Instant‑Fold: In-Context Imitation Learning for Deformable Object Manipulation

Under Review

Anonymous Authors

Given a single human demonstration as a prompt, Instant‑Fold infers and executes diverse manipulation modes directly from the demonstration without requiring gradient updates.

Abstract

Deformable object manipulation (DOM) is challenging due to high-dimensional, partially observable states that evolve through long-horizon, topology-changing interactions with multiple valid manipulation modes. We introduce Instant‑Fold, an in-context imitation learning framework for DOM. Given a single human demonstration, our policy infers and executes diverse manipulation modes directly from the demonstration—including variations in spatial execution and ordering—without requiring gradient updates. Our approach first learns deformation-aware visual representations via temporal contrastive pretraining, after which a flow-matching transformer policy conditioned on the demonstration predicts actions to execute the intended manipulation mode. Trained entirely in simulation, Instant‑Fold generalizes across diverse folding modes and transfers zero-shot to real-world settings without additional data collection or finetuning.

Overview

Overview of Instant‑Fold

Overview of Instant‑Fold: (1) We first pretrain a deformation-aware tokenizer with temporal contrastive supervision, lifting masked RGB-D observations into geo-semantic 3D cloth tokens. (2) During policy learning, the shared encoders tokenize both the demonstration and current observations, aggregate dense spatio-temporal demonstration context, and condition a flow-matching denoising transformer to reconstruct clean dual-arm action trajectories from noise.

Temporal Constrative Pretraining

We introduce a soft-weighted supervised contrastive objective to pretrain deformation-aware visual representation in simulation.

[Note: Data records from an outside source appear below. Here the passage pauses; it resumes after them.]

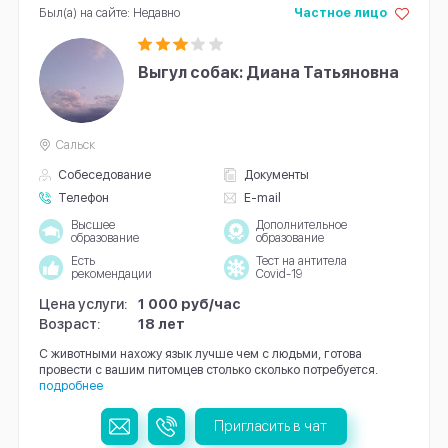
Был(а) на сайте: Недавно
Частное лицо
Выгул собак: Диана Татьяновна
Сальск
Собеседование
Документы
Телефон
E-mail
Высшее
Дополнительное
образование
образование
Есть
Тест на антитела
рекомендации
Covid-19
Цена услуги:
1 000 руб/час
Возраст:
18 лет
С животными нахожу язык лучше чем с людьми, готова
провести с вашим питомцев столько сколько потребуется.
подробнее
Пригласить в чат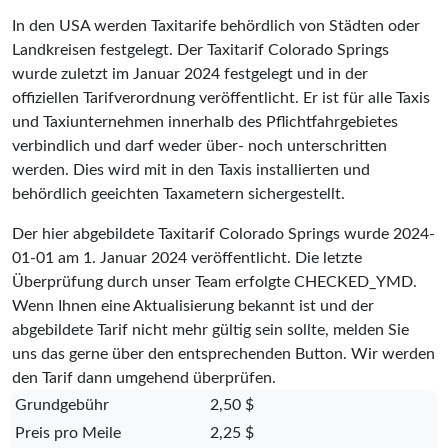
In den USA werden Taxitarife behördlich von Städten oder
Landkreisen festgelegt. Der Taxitarif Colorado Springs
wurde zuletzt im Januar 2024 festgelegt und in der
offiziellen Tarifverordnung veröffentlicht. Er ist für alle Taxis
und Taxiunternehmen innerhalb des Pflichtfahrgebietes
verbindlich und darf weder über- noch unterschritten
werden. Dies wird mit in den Taxis installierten und
behördlich geeichten Taxametern sichergestellt.
Der hier abgebildete Taxitarif Colorado Springs wurde
2024-
01-01
am 1. Januar 2024 veröffentlicht. Die letzte
Überprüfung durch unser Team erfolgte
CHECKED_YMD
.
Wenn Ihnen eine Aktualisierung bekannt ist und der
abgebildete Tarif nicht mehr gültig sein sollte, melden Sie
uns das gerne über den entsprechenden Button. Wir werden
den Tarif dann umgehend überprüfen.
Grundgebühr
2,50 $
Preis pro Meile
2,25 $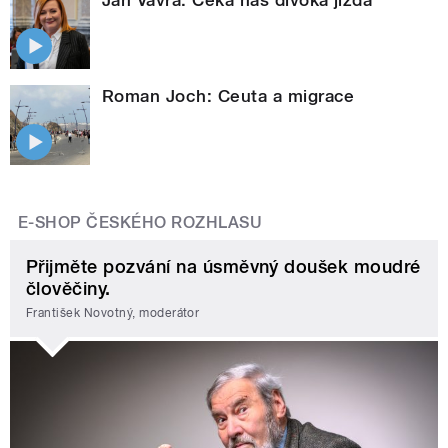
Jan Vávra: Čeká nás divoká jízda
Roman Joch: Ceuta a migrace
E-SHOP ČESKÉHO ROZHLASU
Přijměte pozvání na úsměvný doušek moudré
člověčiny.
František Novotný, moderátor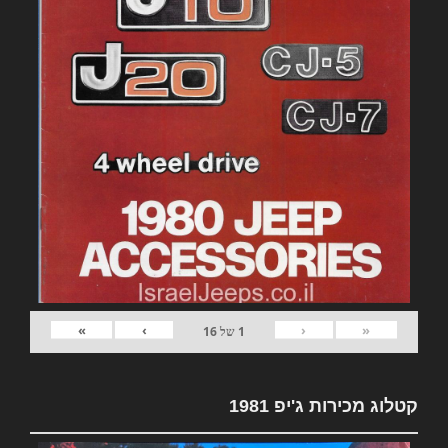
»
›
‹
«
1
של
16
קטלוג מכירות ג'יפ 1981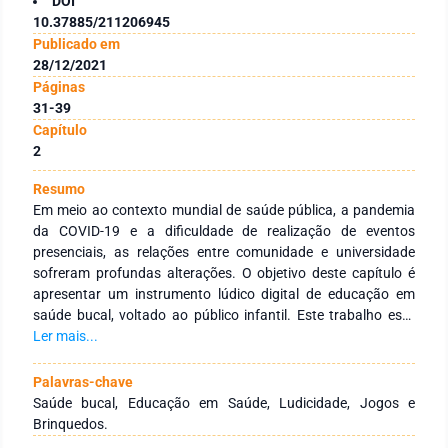
DOI
10.37885/211206945
Publicado em
28/12/2021
Páginas
31-39
Capítulo
2
Resumo
Em meio ao contexto mundial de saúde pública, a pandemia
da COVID-19 e a dificuldade de realização de eventos
presenciais, as relações entre comunidade e universidade
sofreram profundas alterações. O objetivo deste capítulo é
apresentar um instrumento lúdico digital de educação em
saúde bucal, voltado ao público infantil. Este trabalho está
vinculado a um projeto de extensão universitária e foi
Ler mais...
intitulado “Aprendendo com Felipe”, visando, de forma lúdica
e digital, propiciar o acesso de crianças em idade escolar a
Palavras-chave
conhecimentos básicos sobre saúde bucal. Essencialmente
Saúde bucal, Educação em Saúde, Ludicidade, Jogos e
foram abordados assuntos referentes à prevenção da cárie
Brinquedos.
dentária, incluindo o papel da dieta e da higiene bucal, por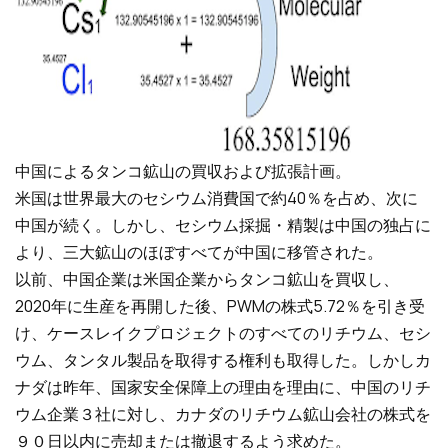
中国によるタンコ鉱山の買収および拡張計画。
米国は世界最大のセシウム消費国で約40％を占め、次に
中国が続く。しかし、セシウム採掘・精製は中国の独占に
より、三大鉱山のほぼすべてが中国に移管された。
以前、中国企業は米国企業からタンコ鉱山を買収し、
2020年に生産を再開した後、PWMの株式5.72％を引き受
け、ケースレイクプロジェクトのすべてのリチウム、セシ
ウム、タンタル製品を取得する権利も取得した。しかしカ
ナダは昨年、国家安全保障上の理由を理由に、中国のリチ
ウム企業３社に対し、カナダのリチウム鉱山会社の株式を
９０日以内に売却または撤退するよう求めた。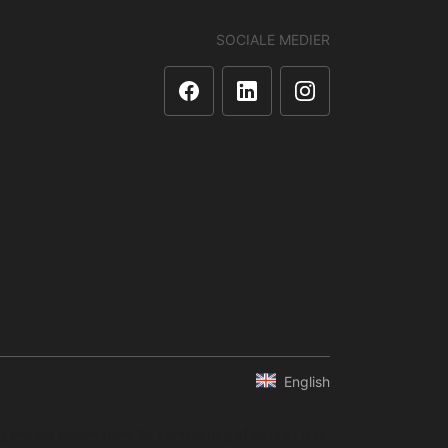
SOCIALE MEDIER
English
og enhver anden form for kompilering af data er ikke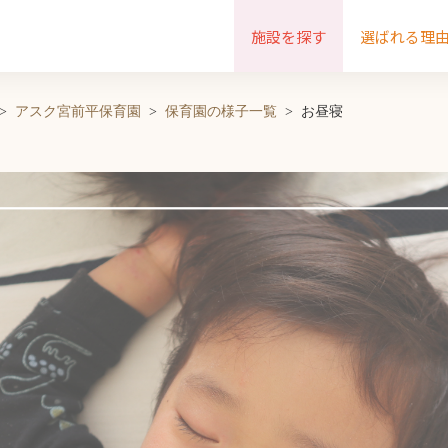
施設を探す
選ばれる理
アスク宮前平保育園
保育園の様子一覧
お昼寝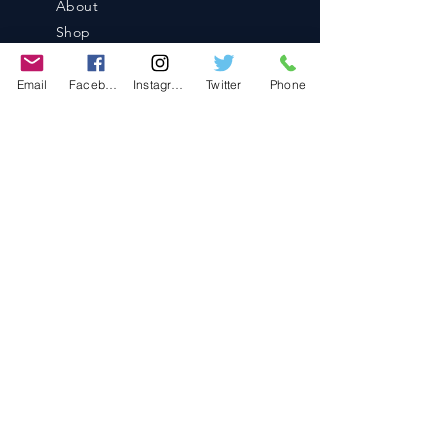
About
Shop
Blog
Email
Facebook
Instagram
Twitter
Phone
Contact
Contact
486-0905
1-4-3 Inaguchi_cho
Kasugai_city, Aichi JAPAN
Policies
© 2020 BY TEAM-TETTSUJIN With KIT
co.LTD
FAQ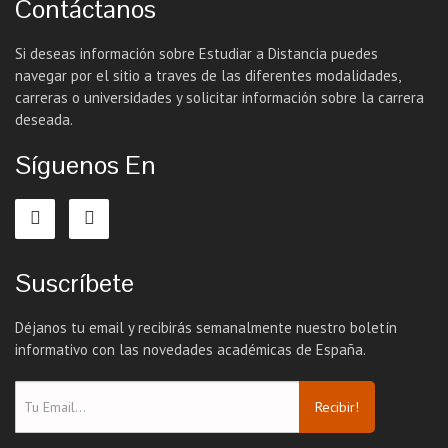
Contáctanos
Si deseas información sobre Estudiar a Distancia puedes
navegar por el sitio a traves de las diferentes modalidades,
carreras o universidades y solicitar información sobre la carrera
deseada.
Síguenos En
Suscríbete
Déjanos tu email y recibirás semanalmente nuestro boletín
informativo con las novedades académicas de España.
Recibir!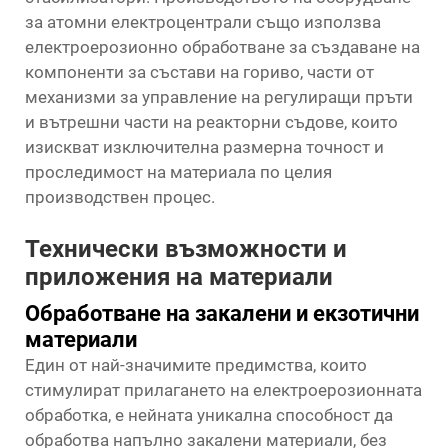
за атомни електроцентрали също използва
електроерозионно обработване за създаване на
компоненти за състави на гориво, части от
механизми за управление на регулиращи пръти
и вътрешни части на реакторни съдове, които
изискват изключителна размерна точност и
проследимост на материала по целия
производствен процес.
Технически възможности и
приложения на материали
Обработване на закалени и екзотични
материали
Един от най-значимите предимства, които
стимулират прилагането на електроерозионната
обработка, е нейната уникална способност да
обработва напълно закалени материали, без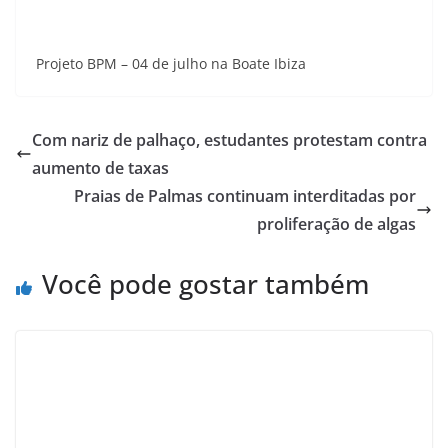
Projeto BPM – 04 de julho na Boate Ibiza
Com nariz de palhaço, estudantes protestam contra
aumento de taxas
Praias de Palmas continuam interditadas por
proliferação de algas
Você pode gostar também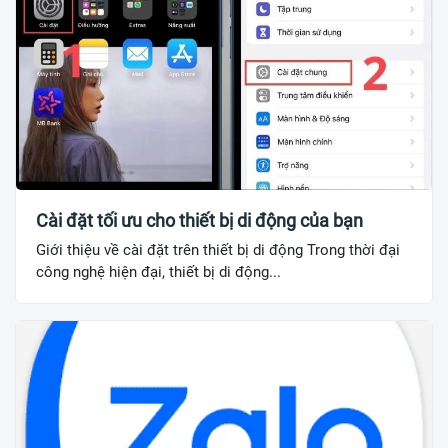
Cài đặt tối ưu cho thiết bị di động của bạn
Giới thiệu về cài đặt trên thiết bị di động Trong thời đại
công nghệ hiện đại, thiết bị di động...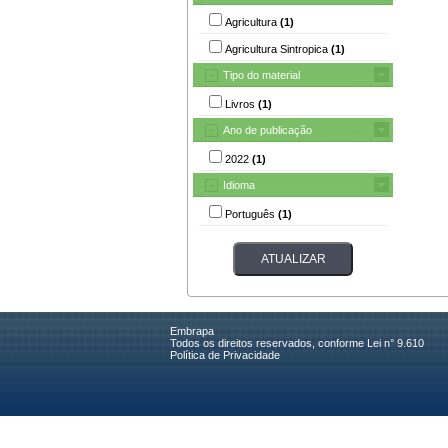
Agricultura
(1)
Agricultura Sintropica
(1)
Tipo do material
Livros
(1)
Ano de publicação
2022
(1)
Idioma
Português
(1)
Embrapa
Todos os direitos reservados, conforme Lei n° 9.610
Política de Privacidade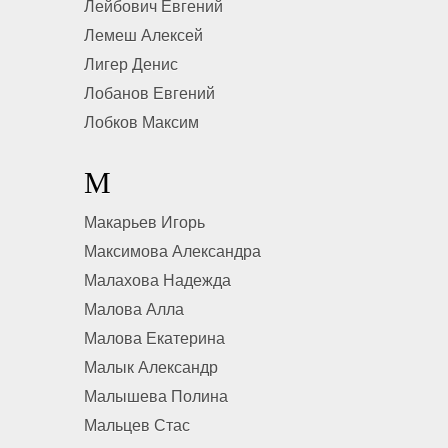
Лейбович Евгений
Лемеш Алексей
Лигер Денис
Лобанов Евгений
Лобков Максим
М
Макарьев Игорь
Максимова Александра
Малахова Надежда
Малова Алла
Малова Екатерина
Малык Александр
Малышева Полина
Мальцев Стас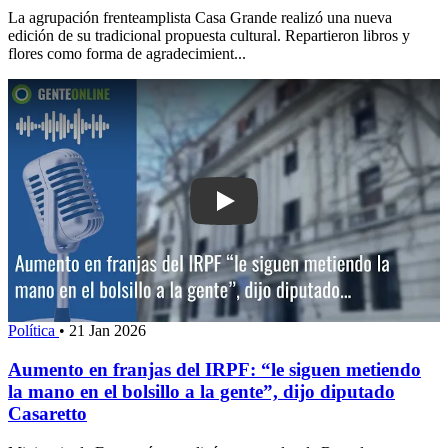
La agrupación frenteamplista Casa Grande realizó una nueva
edición de su tradicional propuesta cultural. Repartieron libros y
flores como forma de agradecimient...
Play: Aumento en franjas del IRPF: “l
Política
•
21 Jan 2026
Aumento en franjas del IRPF: “le siguen metiendo
la mano en el bolsillo a la gente”, dijo diputado
Casaretto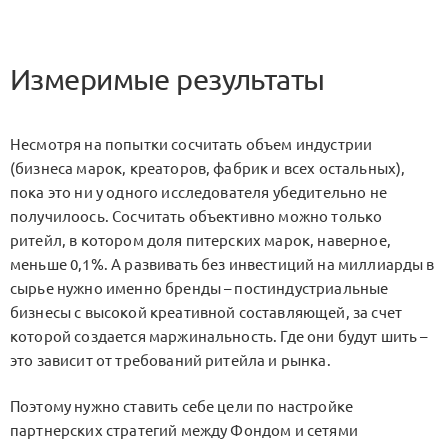
Измеримые результаты
Несмотря на попытки сосчитать объем индустрии
(бизнеса марок, креаторов, фабрик и всех остальных),
пока это ни у одного исследователя убедительно не
получилоось. Сосчитать объективно можно только
ритейл, в котором доля питерских марок, наверное,
меньше 0,1%. А развивать без инвестиций на миллиарды в
сырье нужно именно бренды – постиндустриальные
бизнесы с высокой креативной составляющей, за счет
которой создается маржинальность. Где они будут шить –
это зависит от требований ритейла и рынка.
Поэтому нужно ставить себе цели по настройке
партнерских стратегий между Фондом и сетями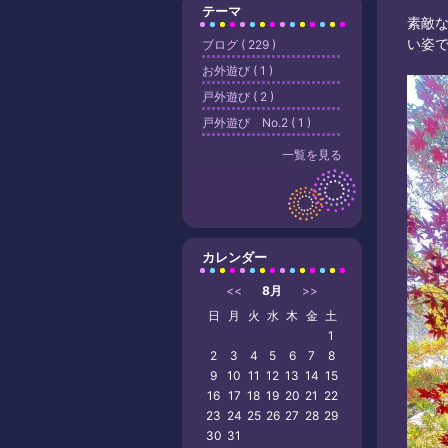
テーマ
素敵
い姿で
ブログ ( 229 )
お外遊び ( 1 )
戸外遊び ( 2 )
戸外遊び No.2 ( 1 )
一覧を見る
カレンダー
<<
8月
>>
日
月
火
水
木
金
土
1
2
3
4
5
6
7
8
9
10
11
12
13
14
15
16
17
18
19
20
21
22
23
24
25
26
27
28
29
30
31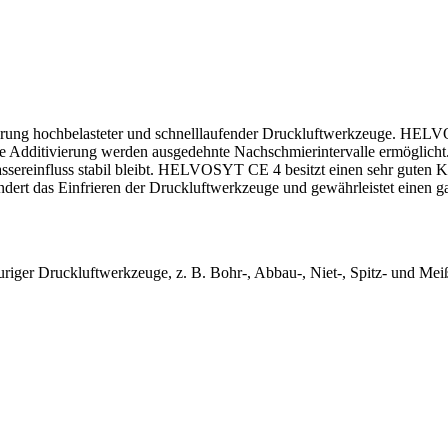
erung hochbelasteter und schnelllaufender Druckluftwerkzeuge. HEL
zielle Additivierung werden ausgedehnte Nachschmierintervalle ermögli
sereinfluss stabil bleibt. HELVOSYT CE 4 besitzt einen sehr guten K
ert das Einfrieren der Druckluftwerkzeuge und gewährleistet einen ga
ger Druckluftwerkzeuge, z. B. Bohr-, Abbau-, Niet-, Spitz- und Meiße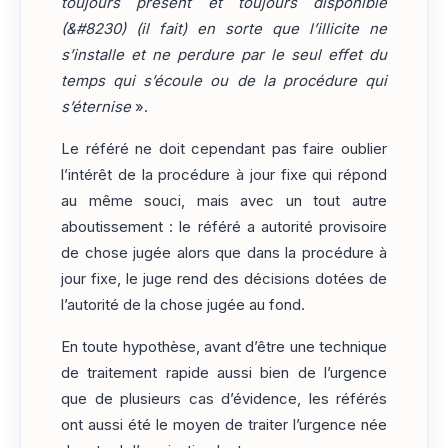
toujours présent et toujours disponible
(&#8230) (il fait) en sorte que l’illicite ne
s’installe et ne perdure par le seul effet du
temps qui s’écoule ou de la procédure qui
s’éternise
».
Le référé ne doit cependant pas faire oublier
l’intérêt de la procédure à jour fixe qui répond
au même souci, mais avec un tout autre
aboutissement : le référé a autorité provisoire
de chose jugée alors que dans la procédure à
jour fixe, le juge rend des décisions dotées de
l’autorité de la chose jugée au fond.
En toute hypothèse, avant d’être une technique
de traitement rapide aussi bien de l’urgence
que de plusieurs cas d’évidence, les référés
ont aussi été le moyen de traiter l’urgence née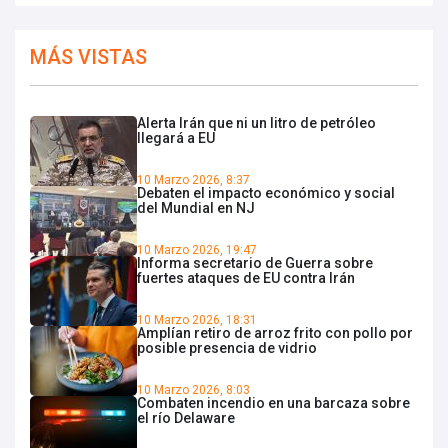
MÁS VISTAS
Alerta Irán que ni un litro de petróleo
llegará a EU
10 Marzo 2026, 8:37
Debaten el impacto económico y social
del Mundial en NJ
10 Marzo 2026, 19:47
Informa secretario de Guerra sobre
fuertes ataques de EU contra Irán
10 Marzo 2026, 18:31
Amplían retiro de arroz frito con pollo por
posible presencia de vidrio
10 Marzo 2026, 8:03
Combaten incendio en una barcaza sobre
el río Delaware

Self-match pretraining illustration
Cross-match pretraining illustration

As a result, our visual encoder produces temporally consistent and spatially coherent representation for downstream manipulation.

Slide for comparison:
Baseline representation comparison 1 Ours representation comparison 1 Ours UniGarment
Baseline representation comparison 2 Ours representation comparison 2 Ours UniGarment

In-Context Policy Learning

During policy learning, the model performs demonstration-conditioned flow matching using pretrained visual tokens.

Simulation Rollouts on Unseen Meshes

We show different simulation rollouts for folding modes both seen and unseen during training.

Mode
Seen Mode 1 / L sleeve: down | body: top down

Fold both sleeves down to the bottom corners, then fold the shoulders down to the hem. Do the left sleeve first.

Seen rollout preview

Zero-Shot Sim2Real with Human Demonstration

Our policy transfers zero-shot to the real world without any real-world data collection or fine-tuning and instantly executes the intended folding strategy from a single human demonstration without requiring robot demonstrations.

More Examples

Sleeve: down | Body: top down | Simultaneous
Sleeve: center | Body: top down | Left-first
Sleeve: cross | Body: bottom up | Right-first
Sleeve: center | Body: bottom up | Left-first

Failure Modes

Common failure modes.

Kinematic Failure

The robot reaches the limits of its workspace or a kinematic singularity, preventing it from continuing to execute the policy. This can be addressed by incorporating kinematic modeling during data generation or by including data that teaches the robot to rearrange the cloth to satisfy kinematic constraints.